Sunday, July 20, 2008

Watching the Times watchers

Attention Avi Safran, et al.

I know it's cool in your circles to condemn the New York Times for everything, up to and including sun spots, and more power to you. Every blogger needs someone or something to poke (and Avi, I have you) All the same, though, I think your criticism of Craig S. Smith article about Samir Kuntar goes a little overboard.

Smith wrote:
Perhaps Israel's most reviled prisoner, Samir Kuntar, will return to a hero’s welcome when he crosses into Lebanon this week, 29 years after he left its shores in a rubber dinghy to kidnap Israelis from the coastal town of Nahariya. That raid went horribly wrong, leaving five people dead, a community terrorized and a nation traumatized. Two Israeli children and their father were among those killed.
Somehow Avi and the other haters of the Times have construed this paragraph to mean that Smith and his editors think that kidnapping Israelis is a perfectly innocent act and that the raid only "went wrong" because people were killed. This is nuts. What the bolded words mean is that Smith (deluded or not) believes Kunter intended to kidnap Israelis and the fact that he murdered them instead, "terrorizing the community and traumatizing the nation," is something horrible. He's not saying that being kidnapped is a walk in the park. He's saying that wherever a kidnapping falls on the atrocity scale, the murder of a father in front of his child is much, much worse.
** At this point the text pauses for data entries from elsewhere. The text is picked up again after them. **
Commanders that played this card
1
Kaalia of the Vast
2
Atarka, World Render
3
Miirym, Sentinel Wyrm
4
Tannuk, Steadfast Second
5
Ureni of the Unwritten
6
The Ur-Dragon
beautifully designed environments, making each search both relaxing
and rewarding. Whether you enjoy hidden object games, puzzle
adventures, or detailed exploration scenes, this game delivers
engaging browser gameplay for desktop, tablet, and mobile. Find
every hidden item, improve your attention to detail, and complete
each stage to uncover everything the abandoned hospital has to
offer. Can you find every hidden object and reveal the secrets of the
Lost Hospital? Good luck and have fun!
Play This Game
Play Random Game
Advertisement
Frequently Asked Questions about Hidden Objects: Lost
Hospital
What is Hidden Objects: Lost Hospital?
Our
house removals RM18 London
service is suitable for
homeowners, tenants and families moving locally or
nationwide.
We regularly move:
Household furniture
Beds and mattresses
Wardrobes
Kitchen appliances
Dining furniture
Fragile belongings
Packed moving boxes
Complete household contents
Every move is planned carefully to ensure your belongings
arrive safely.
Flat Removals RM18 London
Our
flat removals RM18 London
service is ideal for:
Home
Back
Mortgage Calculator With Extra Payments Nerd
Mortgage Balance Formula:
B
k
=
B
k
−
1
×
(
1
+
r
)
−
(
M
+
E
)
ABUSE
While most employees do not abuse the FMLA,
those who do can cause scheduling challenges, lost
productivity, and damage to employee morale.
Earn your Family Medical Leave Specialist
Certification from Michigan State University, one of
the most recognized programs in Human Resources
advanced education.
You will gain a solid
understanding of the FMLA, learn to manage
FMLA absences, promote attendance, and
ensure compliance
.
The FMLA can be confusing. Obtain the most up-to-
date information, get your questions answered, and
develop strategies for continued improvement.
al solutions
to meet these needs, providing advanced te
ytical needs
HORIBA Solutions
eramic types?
Compare what Smith, wrote for example, with this sentence from the HeraldSun: "But the plan to kidnap Dr Ramos-Horta went horribly wrong, ending in Reinado's death... "

Not so noxious now, is it?

Update: Here's another example of a Times-hater letting his hatred cloud his memory of the facts. Complaining about the paragraph above, TimesWatch whines:

Check the passivity of the phrasing as well; in Times-land, Israelis are not murdered by Palestinian terrorists, merely "left dead" or "among those killed"
Um, there's a perfectly innocent reason for this: One of the children who died as a result of the raid was not killed by the terrorist. She was accidentally smothered by her mother. Smith's choice of language is not an attempt to minimize Kuntar's crime. He is merely being precise. Five people died, but only three of them were killed by Kuntar. And of course, had the Times told the truth and said "the terrorist killed three people" some angry Times critic would wail that Kuntar caused the death of five people, not three, which is, of course, true.

TimesWatch above complains about how the paper refers to dead Israelis, but anyone who knows how to operated a search engine can spot the lie. There are numerous examples "in Times-land" of Israelis being "murdered" by Palestenian terrorists. Here's what I found in less than 5 seconds:

:: Mindless Murder in Israel Suicide bombers struck again in Israel this week, killing five Israelis on a suburban Tel Aviv bus and abruptly ending a three-month respite from...

:: Palestinians Kill 2 Israeli Civilians on Road From Gaza

:: Too Soon to Say Israel Has ‘Won’... attend funerals of young Israelis who are murdered by terrorists while hiking.